De tous ces mots génériques, ce sont bien sûr les derniers qui posent surtout problème aux écrivains et aux éditeurs. Le président de l’Authors Guild (association des auteurs), Scott Turow, a ainsi adressé un courrier à l’Icann le 8 mars pour demander à l’organisme de ne pas accéder aux desiderata des géants du Net. « Mettre de tels noms de domaines dans des mains privées est clairement anticoncurrentiel », argue-t‑il. Car cela « autorise des compagnies déjà dominantes, bien capitalisées, à étendre et à ancrer leur pouvoir sur le marché ».
Enjeux juridiques, marketing, financiers et de sécurité
De fait, il faut s’attendre à des combats juridiques. Dans un premier temps, l’Icann va « filtrer » les demandes en « prenant en compte notamment les dispositions de la convention de Paris sur la propriété industrielle », comme l’explique Me Olivier Cousi, spécialiste du droit de la propriété intellectuelle associé au cabinet Gide Loyrette Nouel. En clair, des termes comme « ONU », « Unesco » ou « France » ne peuvent être déposés car ils sont protégés. Et si le juriste estime les différentes étapes du processus – dépôt de dossier, possibilité d’objections, examen par l’Icann – « relativement prudentes au regard du droit des tiers », il prévoit néanmoins des « discussions ».

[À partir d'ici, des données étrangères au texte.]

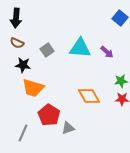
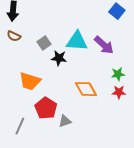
purple arrow: (107, 52) -> (104, 45), size x1.5
black star: (23, 65) -> (59, 58), moved

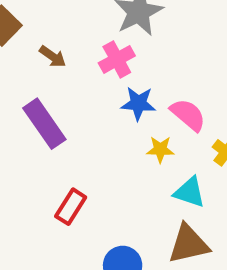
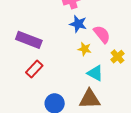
purple rectangle: (44, 124) -> (29, 40), moved, turned -45

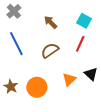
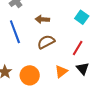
brown arrow: (51, 22) -> (42, 19), moved, turned -48
red line: (80, 44) -> (78, 48), moved

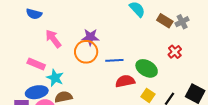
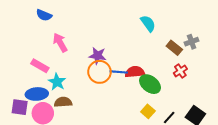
brown rectangle: (165, 21) -> (174, 48), moved
purple star: (90, 37) -> (98, 56), moved
orange circle: (86, 52) -> (99, 72), moved
red semicircle: (125, 81) -> (135, 72), moved

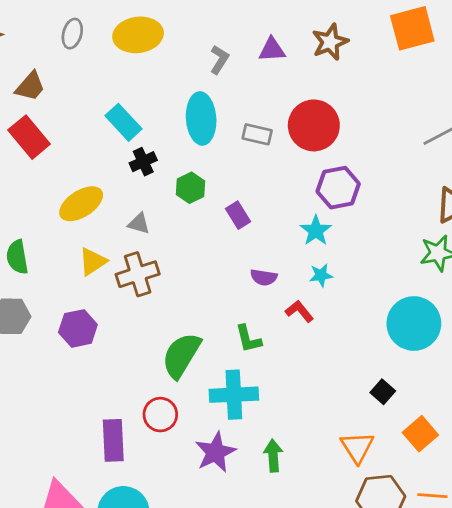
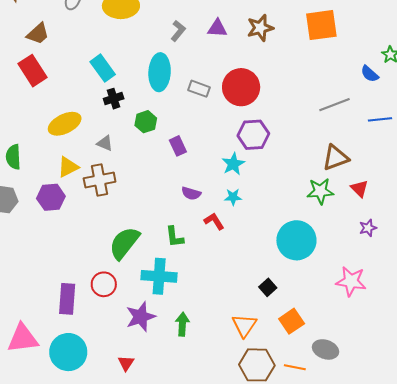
purple hexagon: (78, 328) -> (51, 197), moved

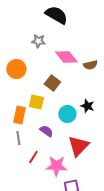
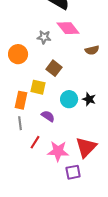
gray star: (38, 41) -> (44, 37), moved
pink diamond: (66, 57) -> (68, 28), moved
black star: (87, 106) -> (89, 99), moved
red triangle: (78, 146) -> (86, 147), moved

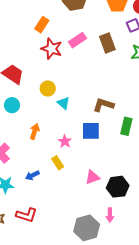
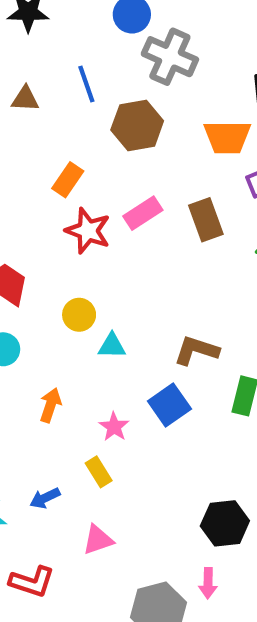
cyan triangle: (63, 103) -> (112, 346), turned -40
blue square: (91, 131) -> (169, 405), turned -36
pink triangle: (92, 177) -> (98, 540), moved

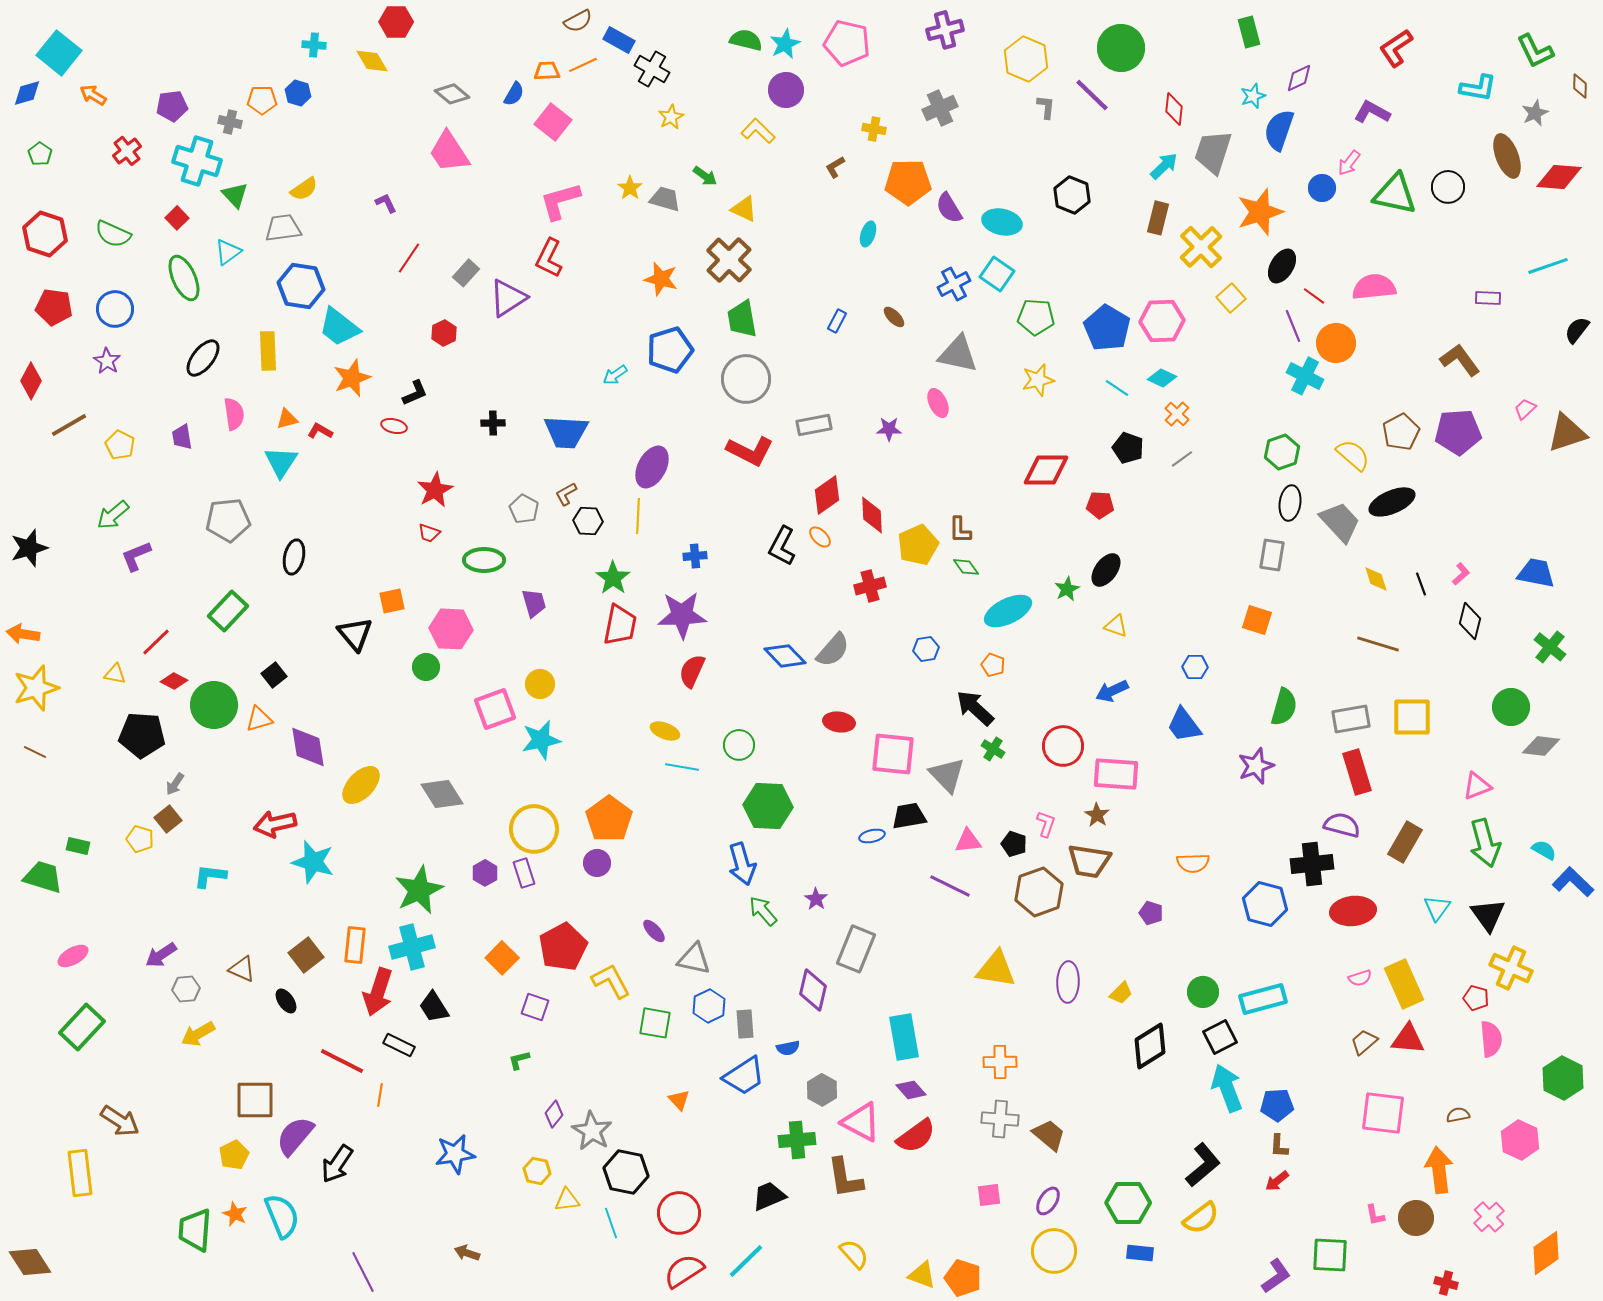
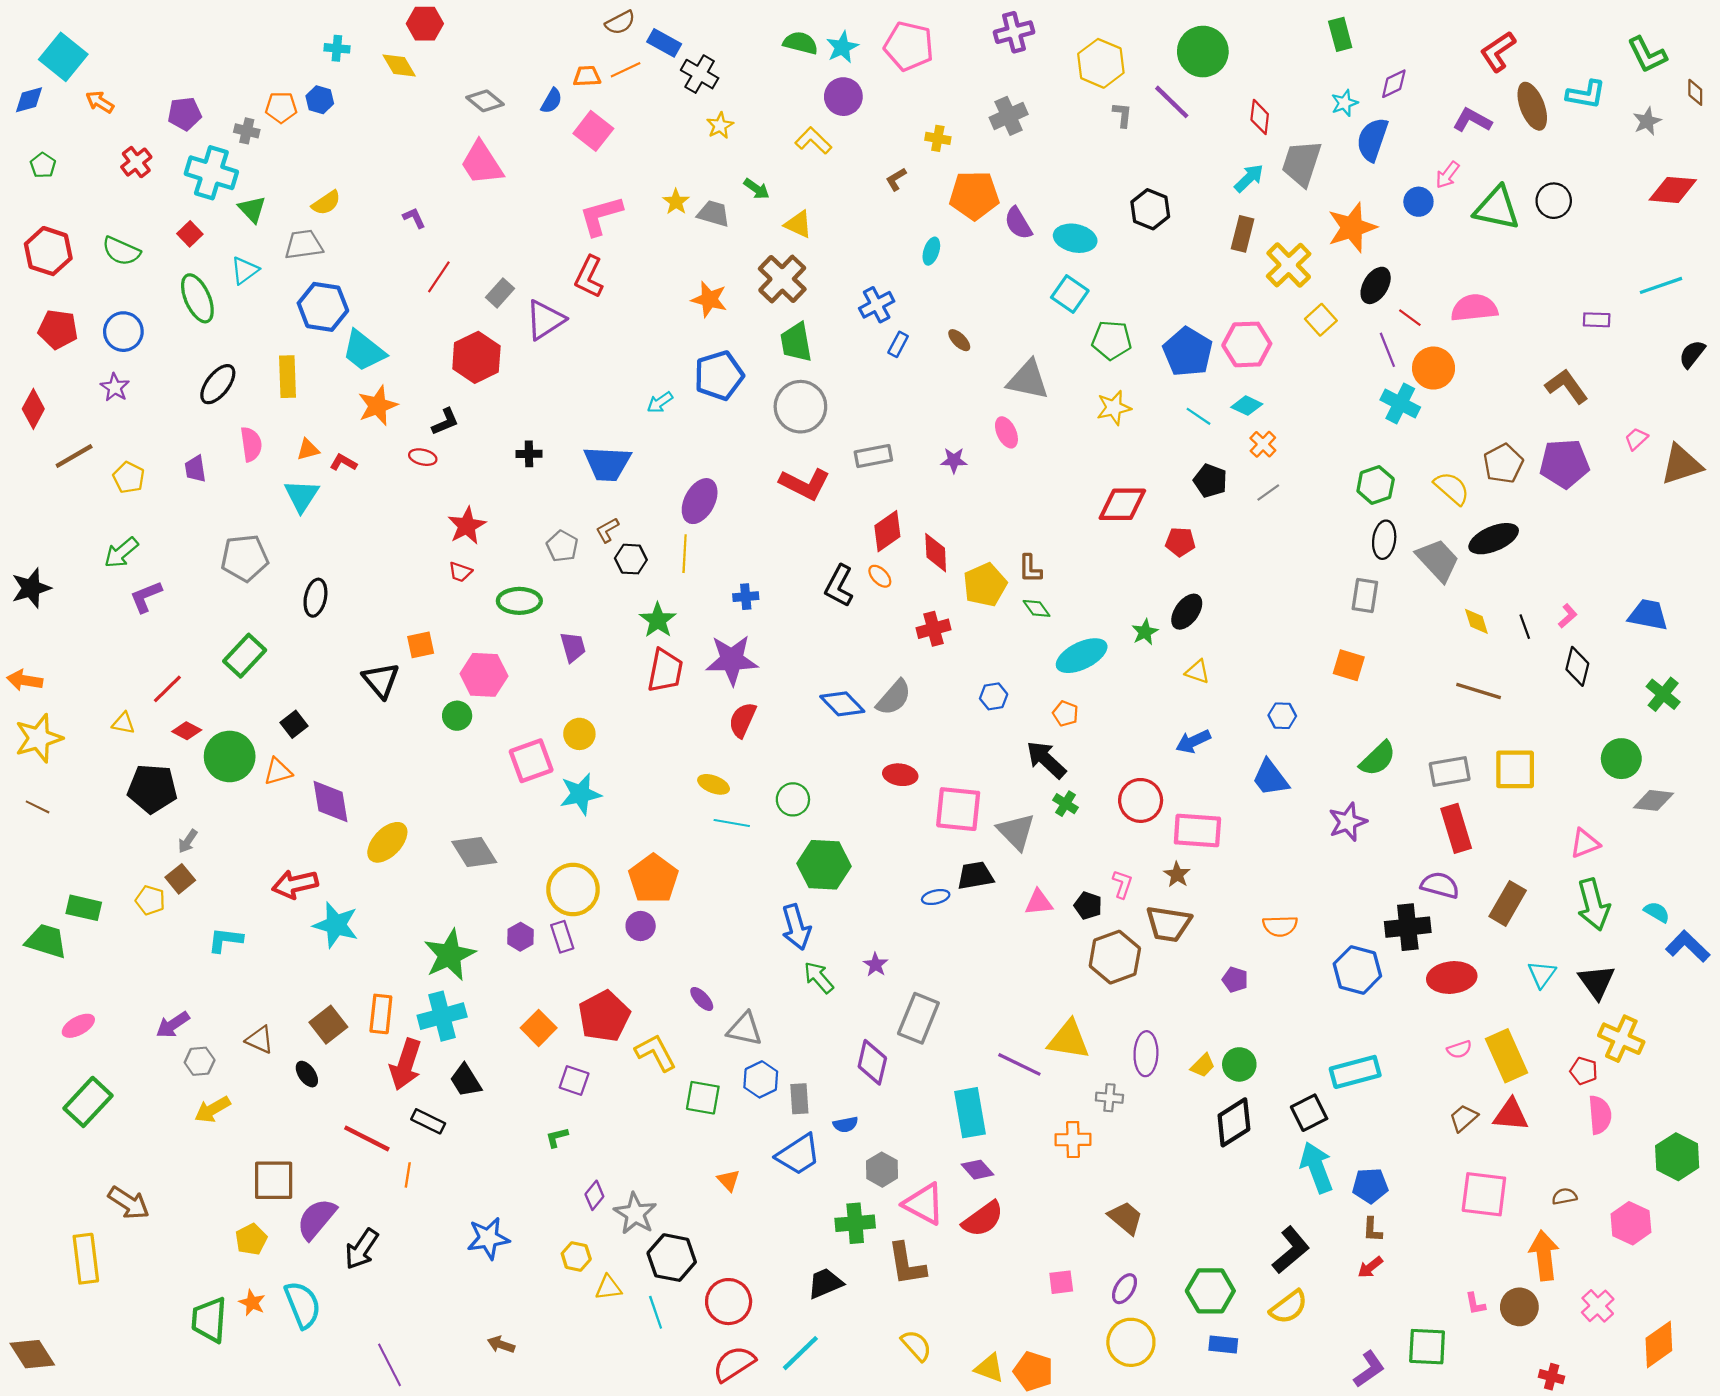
brown ellipse: (1507, 156) -> (1532, 106), moved
blue cross: (954, 284) -> (877, 305), moved
red hexagon: (444, 333) -> (476, 357), size x1.8
green semicircle: (1284, 707) -> (1378, 759), turned 30
green rectangle: (78, 846) -> (84, 908), size x1.4
purple line: (950, 886) -> (1019, 1064), moved
green circle: (1203, 992) -> (1239, 1064), moved
gray cross: (1000, 1119) -> (1109, 1098), moved, size x0.7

Et pour cause, l’ouverture de ces droits représente des enjeux de taille. Le premier pour les entreprises candidates consiste d’abord à s’assurer la propriété d’un domaine qui correspond à un mot-clé très recherché sur Internet. « Pour les entreprises comme Google, Amazon, etc., l’enjeu est d’abord marketing. Il autorise un meilleur référencement. Cela permet d’avoir une adresse plus pertinente en termes de communication », explique Patrick Hauss, consultant auprès de l’Institut français de recherche en propriété intellectuelle et directeur marketing de l’entreprise de gestion de noms de domaines NetNames. Ainsi, Google pourra vendre à des entreprises le droit de créer des pages « .youtube », par exemple, ce qui permettrait une meilleure lisibilité pour l’internaute.
Deuxième but pour les marques : la sécurité. Contrôler ces nouveaux suffixes permet en effet de se protéger de l’hameçonnage, technique utilisant la contrefaçon de sites pour obtenir les coordonnées bancaires des internautes. Autour de ce nom, les marques pourront « créer un sanctuaire virtuel où l’utilisateur a l’assurance de trouver un produit authentique », explique Patrick Hauss. D’où l’intérêt pour L’Oréal d’acheter le nom de sa marque, par exemple. Sans compter que la marque pourra utiliser ce nom pour renforcer encore sa « communauté » en créant, pourquoi pas, des adresses mail.
Des conflits pourraient naître si les marques visent à s’assurer le monopole de l’utilisation des mots achetés. Cependant, « dans la charte initiale, le titulaire doit s’engager à la commercialiser », explique Me Olivier Cousi. « Des tarifs prohibitifs pourront servir d’élément de preuve pour signifier qu’il y a abus » , ajoute-t‑il. Dans ce cas précis, l’éventuel conflit portera sur le droit de la concurrence.
« ENCOURAG ER LA CONCURENCE » : LE VOEU PIEUx DE L’ICANN À L’ÉPREUVE DU RÉEL
L’autre grand intérêt de l’achat de ces extensions est financier. « Aujourd’hui, les vrais projets business sont portés par des opérateurs indépendants, des structures champignons créées pour les besoins de la cause », souligne à cet égard le spécialiste des noms de domaine.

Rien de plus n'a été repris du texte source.